Thwarting them falls to Henry and Experience, but they're in deep sheepdip. "My God," she says, surveying one bloody scene, "the feng shu of this room is terrible!" When they fall into a well-hole of rotten sheep guts, she lights an aromatherapy candle. Will Henry's pal Tucker (Tammy Davis) and gun-totin' Mrs. Mac (Glenis Levestam) come to their rescue in time?

Funny moments like the globalization investors' massacre are made funnier by their relative rarity. This "splatstick" is in the grand tradition of Sam Raimi and King's fellow New Zealander Peter Jackson. Like the latter's "Dead Alive" (1992), in which monkey bites produced similar zombies, or "Night of the Lepus" (1972), in which 150-pound rabbits threatened the globe, King's shock-flock-and-awe mixes mayhem with black comedy. Limbs, lips and noses are bitten off, entrails are yanked out. It's a shame nobody reads entrails anymore. There's enough here to fill a year's worth of Entrail-Readers Digest.

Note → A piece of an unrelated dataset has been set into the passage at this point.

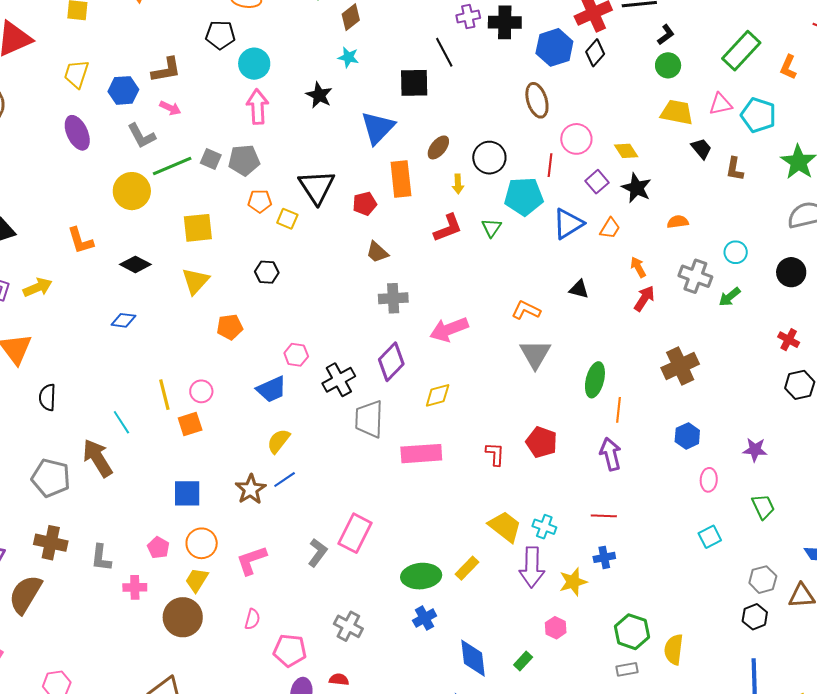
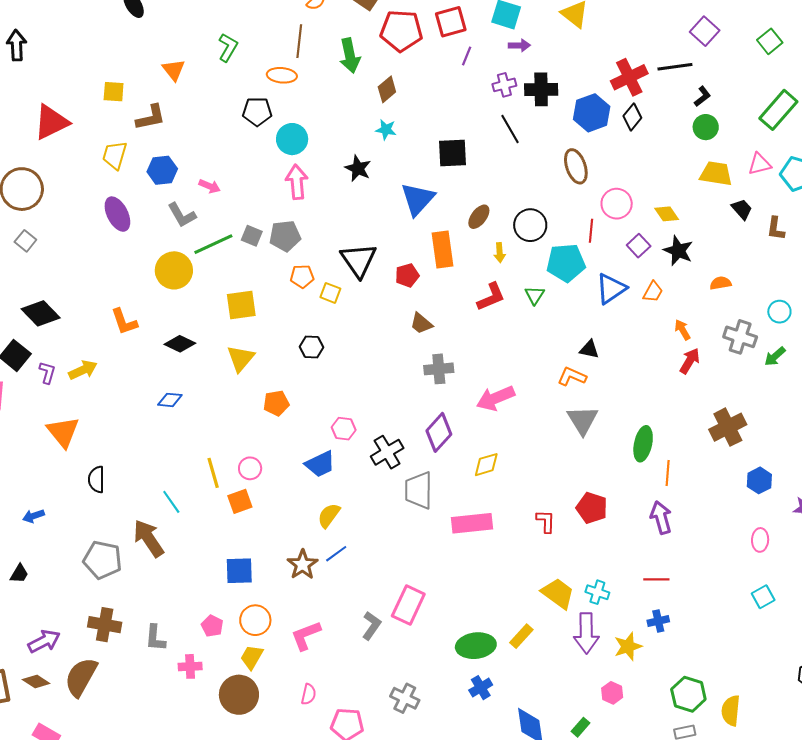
black line: (444, 52) -> (510, 129), moved
brown L-shape: (166, 70) -> (151, 117), moved
black triangle: (579, 289) -> (589, 349), moved
blue hexagon: (687, 436) -> (759, 480), moved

Mostly physical (rather than digital) special F/X give "Black Sheep" a nice throwback look to the days when you couldn't simulate evisceration or metamorphosis by just a mouse click. When they pull the wool over Tucker's eyes in his transitioning from man to sheep, it's reminiscent of "American Werewolf in Paris."

No baaa-humbug philosophical pretense here, just ovine mayhem (one wag has dubbed it "The Violence of the Lambs") appealing to fans of "serious" zombie movies and spoofs thereof -- roughly half-way between "Dawn" and "Shaun" of the Dead.

Meister and Mason play it straight and well, but I have a brilliant substitute-casting suggestion for the sequel: Norma and Harry Shearer. Who better to handle sheep than the Shearers? And, though Victoria Kelly's eerie music is excellent here, it's obvious that the second "Sheep" score should be composed by Ewe-2.